In February 2013, the deputy ambassador of Israel was invited to the University of Essex to give a political science talk; anti-Israel protestors attempted to storm the venue, and the talk was cancelled for security reasons. Then, in November 2014, a society at the University of Oxford organised a debate entitled ‘This house believes Britain’s abortion culture hurts all’, intended not as a demonstration of pro-life views but as a discussion, with both opposing and supporting speakers. However, student groups put pressure on the university to call off the debate, claiming it was wrong for there to be male participants, as only people “with uteruses” should be able to discuss abortion.
Finally, October 2015 saw several thousand people sign a petition to block the feminist writer Germaine Greer from speaking at Cardiff University, because of her comments about how transgender women are “not women”. Once again, the talk – which was not on the subject of transgender people – has been cancelled. In a comparable situation, the freelance journalist and political activist Julie Bindel was recently banned from the University of Manchester for expressing sentiments similar to those put forward by Greer in an article she wrote for the Guardian 11 years ago. Regardless of the specific facts of each individual case (and I have only mentioned a selection of incidents) they all share a common thread: freedom of expression at university ends up bleeding on the altar.

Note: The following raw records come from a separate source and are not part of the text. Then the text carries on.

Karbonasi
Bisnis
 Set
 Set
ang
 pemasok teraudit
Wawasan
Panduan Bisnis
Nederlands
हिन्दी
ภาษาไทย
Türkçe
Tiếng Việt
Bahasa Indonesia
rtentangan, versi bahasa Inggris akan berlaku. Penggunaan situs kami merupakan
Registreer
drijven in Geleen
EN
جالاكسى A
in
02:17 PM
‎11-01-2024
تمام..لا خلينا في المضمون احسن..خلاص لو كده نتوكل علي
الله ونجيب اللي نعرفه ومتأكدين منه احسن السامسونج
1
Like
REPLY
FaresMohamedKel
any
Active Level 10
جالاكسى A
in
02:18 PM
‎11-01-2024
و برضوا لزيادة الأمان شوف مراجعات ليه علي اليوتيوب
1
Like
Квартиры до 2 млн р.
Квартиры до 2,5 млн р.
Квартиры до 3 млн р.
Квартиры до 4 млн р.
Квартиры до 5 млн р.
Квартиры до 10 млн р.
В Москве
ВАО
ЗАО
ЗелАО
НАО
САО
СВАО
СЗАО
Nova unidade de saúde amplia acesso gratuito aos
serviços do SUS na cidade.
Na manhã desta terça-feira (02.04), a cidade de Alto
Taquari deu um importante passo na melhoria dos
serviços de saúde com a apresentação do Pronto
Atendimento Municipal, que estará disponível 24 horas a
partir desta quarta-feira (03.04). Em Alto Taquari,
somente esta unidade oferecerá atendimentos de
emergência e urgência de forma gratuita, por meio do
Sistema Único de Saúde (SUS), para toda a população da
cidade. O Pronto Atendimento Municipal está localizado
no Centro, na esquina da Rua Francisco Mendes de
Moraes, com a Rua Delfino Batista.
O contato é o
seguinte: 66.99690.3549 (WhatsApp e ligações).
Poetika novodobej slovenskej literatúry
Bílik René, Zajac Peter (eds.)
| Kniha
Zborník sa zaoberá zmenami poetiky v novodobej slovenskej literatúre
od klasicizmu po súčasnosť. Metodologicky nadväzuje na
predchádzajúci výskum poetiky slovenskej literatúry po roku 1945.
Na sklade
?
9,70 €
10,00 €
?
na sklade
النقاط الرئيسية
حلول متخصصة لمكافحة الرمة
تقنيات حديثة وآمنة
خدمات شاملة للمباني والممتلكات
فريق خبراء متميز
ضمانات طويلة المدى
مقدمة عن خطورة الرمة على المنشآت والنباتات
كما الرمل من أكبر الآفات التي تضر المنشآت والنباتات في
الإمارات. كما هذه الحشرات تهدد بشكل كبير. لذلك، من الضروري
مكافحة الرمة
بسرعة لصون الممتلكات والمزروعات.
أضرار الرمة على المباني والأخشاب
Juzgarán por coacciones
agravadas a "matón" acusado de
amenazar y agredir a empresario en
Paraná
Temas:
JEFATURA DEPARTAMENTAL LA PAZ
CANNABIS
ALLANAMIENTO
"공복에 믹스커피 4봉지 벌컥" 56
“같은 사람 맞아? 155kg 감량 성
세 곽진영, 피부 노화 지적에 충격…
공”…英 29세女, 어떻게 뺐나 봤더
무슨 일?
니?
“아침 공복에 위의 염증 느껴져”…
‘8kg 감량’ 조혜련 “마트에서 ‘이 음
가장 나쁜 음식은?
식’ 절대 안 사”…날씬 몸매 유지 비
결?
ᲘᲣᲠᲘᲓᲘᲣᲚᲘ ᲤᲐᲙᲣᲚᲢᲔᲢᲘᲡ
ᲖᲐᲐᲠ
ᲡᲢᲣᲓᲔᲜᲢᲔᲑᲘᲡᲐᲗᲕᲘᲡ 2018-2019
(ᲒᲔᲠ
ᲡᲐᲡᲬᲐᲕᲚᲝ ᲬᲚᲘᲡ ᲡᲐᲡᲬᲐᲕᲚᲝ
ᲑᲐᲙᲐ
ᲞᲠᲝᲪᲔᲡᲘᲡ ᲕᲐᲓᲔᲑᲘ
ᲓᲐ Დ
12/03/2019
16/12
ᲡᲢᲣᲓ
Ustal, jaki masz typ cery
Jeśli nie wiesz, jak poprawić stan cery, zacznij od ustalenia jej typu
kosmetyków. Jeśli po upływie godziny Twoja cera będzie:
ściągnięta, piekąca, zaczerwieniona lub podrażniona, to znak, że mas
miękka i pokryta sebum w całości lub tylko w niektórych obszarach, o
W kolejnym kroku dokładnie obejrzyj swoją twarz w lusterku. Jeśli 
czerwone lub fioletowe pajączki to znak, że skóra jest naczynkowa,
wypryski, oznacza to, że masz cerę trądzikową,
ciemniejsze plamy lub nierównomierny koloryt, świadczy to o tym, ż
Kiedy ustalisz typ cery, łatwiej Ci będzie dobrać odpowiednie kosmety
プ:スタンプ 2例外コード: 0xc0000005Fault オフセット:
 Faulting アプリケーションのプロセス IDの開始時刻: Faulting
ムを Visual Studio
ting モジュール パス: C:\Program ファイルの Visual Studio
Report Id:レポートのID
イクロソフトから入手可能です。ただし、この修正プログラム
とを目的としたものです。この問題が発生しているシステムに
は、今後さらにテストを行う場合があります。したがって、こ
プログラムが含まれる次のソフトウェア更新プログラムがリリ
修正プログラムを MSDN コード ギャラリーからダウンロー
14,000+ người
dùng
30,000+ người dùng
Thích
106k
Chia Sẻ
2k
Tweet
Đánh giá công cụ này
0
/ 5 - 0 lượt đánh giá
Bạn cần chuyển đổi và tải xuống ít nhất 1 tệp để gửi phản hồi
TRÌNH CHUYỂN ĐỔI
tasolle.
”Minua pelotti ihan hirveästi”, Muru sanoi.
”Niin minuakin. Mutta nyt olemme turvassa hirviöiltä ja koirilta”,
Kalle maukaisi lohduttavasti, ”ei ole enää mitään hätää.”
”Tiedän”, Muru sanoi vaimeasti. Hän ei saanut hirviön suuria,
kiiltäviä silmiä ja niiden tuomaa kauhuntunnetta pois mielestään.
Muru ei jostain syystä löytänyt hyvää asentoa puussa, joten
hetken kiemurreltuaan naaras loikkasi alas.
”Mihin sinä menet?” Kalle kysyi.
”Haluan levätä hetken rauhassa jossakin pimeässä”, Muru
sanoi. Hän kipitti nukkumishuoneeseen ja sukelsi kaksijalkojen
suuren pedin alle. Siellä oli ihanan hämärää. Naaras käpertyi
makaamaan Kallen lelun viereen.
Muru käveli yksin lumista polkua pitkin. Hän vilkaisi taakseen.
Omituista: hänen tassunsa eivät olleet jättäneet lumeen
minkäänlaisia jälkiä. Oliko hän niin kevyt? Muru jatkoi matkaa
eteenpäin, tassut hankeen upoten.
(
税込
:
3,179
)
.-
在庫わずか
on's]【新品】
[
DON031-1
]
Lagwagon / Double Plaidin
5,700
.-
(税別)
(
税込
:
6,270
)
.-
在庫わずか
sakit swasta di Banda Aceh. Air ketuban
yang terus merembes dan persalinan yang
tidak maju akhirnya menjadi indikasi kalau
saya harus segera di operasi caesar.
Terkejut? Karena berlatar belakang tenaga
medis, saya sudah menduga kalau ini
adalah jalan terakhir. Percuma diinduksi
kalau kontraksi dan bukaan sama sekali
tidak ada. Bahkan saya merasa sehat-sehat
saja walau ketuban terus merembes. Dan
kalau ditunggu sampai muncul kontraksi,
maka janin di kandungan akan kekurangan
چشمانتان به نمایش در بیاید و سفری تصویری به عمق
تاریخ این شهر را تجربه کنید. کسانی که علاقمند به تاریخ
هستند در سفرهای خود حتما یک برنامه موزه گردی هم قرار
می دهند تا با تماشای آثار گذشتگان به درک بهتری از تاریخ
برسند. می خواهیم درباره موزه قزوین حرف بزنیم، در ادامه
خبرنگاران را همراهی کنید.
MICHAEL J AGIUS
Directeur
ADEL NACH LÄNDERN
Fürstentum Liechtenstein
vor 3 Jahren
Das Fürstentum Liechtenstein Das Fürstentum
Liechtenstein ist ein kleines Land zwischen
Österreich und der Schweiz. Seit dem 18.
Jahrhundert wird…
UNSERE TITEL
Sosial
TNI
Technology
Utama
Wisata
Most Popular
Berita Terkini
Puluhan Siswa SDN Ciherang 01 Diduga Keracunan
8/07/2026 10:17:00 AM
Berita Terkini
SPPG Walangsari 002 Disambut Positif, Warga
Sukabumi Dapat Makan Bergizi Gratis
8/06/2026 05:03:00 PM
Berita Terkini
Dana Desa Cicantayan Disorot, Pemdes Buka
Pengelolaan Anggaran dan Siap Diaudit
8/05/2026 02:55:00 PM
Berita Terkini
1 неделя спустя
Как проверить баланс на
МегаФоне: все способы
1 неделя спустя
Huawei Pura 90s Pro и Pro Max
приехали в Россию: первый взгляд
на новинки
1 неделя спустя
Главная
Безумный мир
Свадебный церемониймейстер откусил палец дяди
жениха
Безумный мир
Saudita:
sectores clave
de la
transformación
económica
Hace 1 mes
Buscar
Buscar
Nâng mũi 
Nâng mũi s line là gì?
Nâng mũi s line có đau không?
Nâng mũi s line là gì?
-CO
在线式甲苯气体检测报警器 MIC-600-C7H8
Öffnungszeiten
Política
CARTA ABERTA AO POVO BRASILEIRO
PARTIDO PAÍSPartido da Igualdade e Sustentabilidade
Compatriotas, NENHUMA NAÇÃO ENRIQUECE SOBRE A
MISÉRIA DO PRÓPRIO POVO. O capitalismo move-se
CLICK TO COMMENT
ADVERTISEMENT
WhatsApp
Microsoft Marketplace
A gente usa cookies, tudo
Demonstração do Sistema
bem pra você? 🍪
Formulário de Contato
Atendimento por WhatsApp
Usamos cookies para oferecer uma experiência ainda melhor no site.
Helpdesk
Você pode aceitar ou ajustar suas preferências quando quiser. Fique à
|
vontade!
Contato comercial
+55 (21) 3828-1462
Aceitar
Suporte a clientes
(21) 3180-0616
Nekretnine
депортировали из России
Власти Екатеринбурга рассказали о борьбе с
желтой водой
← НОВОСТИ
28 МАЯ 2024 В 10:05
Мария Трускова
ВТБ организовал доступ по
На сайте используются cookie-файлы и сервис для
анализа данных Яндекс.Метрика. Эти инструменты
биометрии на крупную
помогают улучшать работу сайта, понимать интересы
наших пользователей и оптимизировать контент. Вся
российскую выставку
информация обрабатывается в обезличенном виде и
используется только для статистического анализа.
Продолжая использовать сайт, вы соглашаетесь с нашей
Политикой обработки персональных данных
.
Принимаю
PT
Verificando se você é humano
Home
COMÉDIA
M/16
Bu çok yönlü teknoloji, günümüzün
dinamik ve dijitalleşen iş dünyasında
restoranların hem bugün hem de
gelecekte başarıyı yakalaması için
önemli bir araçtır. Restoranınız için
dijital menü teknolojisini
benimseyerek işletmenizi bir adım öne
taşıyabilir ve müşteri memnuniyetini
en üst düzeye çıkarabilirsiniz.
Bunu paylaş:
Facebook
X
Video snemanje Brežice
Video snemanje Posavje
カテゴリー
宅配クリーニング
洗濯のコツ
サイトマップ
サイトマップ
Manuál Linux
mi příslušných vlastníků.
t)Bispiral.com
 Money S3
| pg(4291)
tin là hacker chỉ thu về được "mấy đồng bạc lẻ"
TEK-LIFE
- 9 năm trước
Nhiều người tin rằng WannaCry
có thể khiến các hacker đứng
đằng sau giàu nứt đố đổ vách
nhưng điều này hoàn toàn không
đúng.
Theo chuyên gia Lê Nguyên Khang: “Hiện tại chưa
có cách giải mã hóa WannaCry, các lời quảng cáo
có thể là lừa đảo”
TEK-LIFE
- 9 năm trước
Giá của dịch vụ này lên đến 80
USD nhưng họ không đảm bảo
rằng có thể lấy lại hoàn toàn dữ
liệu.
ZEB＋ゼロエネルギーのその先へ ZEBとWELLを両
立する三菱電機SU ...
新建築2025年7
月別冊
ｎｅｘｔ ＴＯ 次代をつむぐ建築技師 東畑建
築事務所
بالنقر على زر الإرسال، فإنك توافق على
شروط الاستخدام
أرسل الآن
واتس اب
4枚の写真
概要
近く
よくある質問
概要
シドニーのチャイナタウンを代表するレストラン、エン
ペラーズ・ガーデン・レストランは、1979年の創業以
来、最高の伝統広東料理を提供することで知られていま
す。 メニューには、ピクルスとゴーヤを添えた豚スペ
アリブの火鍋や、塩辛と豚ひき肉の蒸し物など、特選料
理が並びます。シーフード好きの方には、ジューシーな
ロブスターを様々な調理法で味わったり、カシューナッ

I did not come to university to surround myself with people who think exactly as I do. I came to learn, to be challenged, to be offended. I believe this is where my opinion differs from the people who have protested the above events. Do they really want to study in an environment lobotomised of disagreement and castrated of debate?
Their argument is that university should be a safe place, that controversial debates, such as Oxford’s discussion on abortion, pose a threat to vulnerable students. However, I argue that the censorship this creates represents the very opposite of a safe place. Is it possible to feel safe in a place where only one opinion can be expressed, and others are censored via mass protest? What should you do if your opinion is not in the majority?
It seems that the proper conduct is to cower quietly in a corner and hope that no one asks you what you think; perhaps this is what the people who signed the petition against Greer’s lecture believe she should have done, rather than speaking her mind. Greer herself described her comments as “an opinion…not a prohibition”. It is likely that many of the students of Cardiff who were to attend the talk would have disagreed, as I do, with Greer’s comments about transgender women, but that doesn’t mean that it wouldn’t have been an interesting and relevant talk all the same.
I think that we, as students, are tougher than the protestors think. To draw upon my own experiences: as a vegan, my personal life is full of people who disagree with me, but I don’t protest if my boyfriend eats meat in front of me and I am not offended by the sight of the bacon rolls in Unio as I queue to buy a slice of vegan cake, even though I believe their consumption is immoral. Those people who protested against the talks in Essex, Oxford and Cardiff may claim their actions are for the protection of vulnerable students and may believe themselves that this is the case, when in fact what they are doing is infantilising them. University society is not homogenous; it is diverse and that should be celebrated. As students at UEA, I believe we should welcome reasoned discussion whilst remaining resistant to those voices shouting that any opinions not a cookie-cutter facsimile of our own are offensive and malign.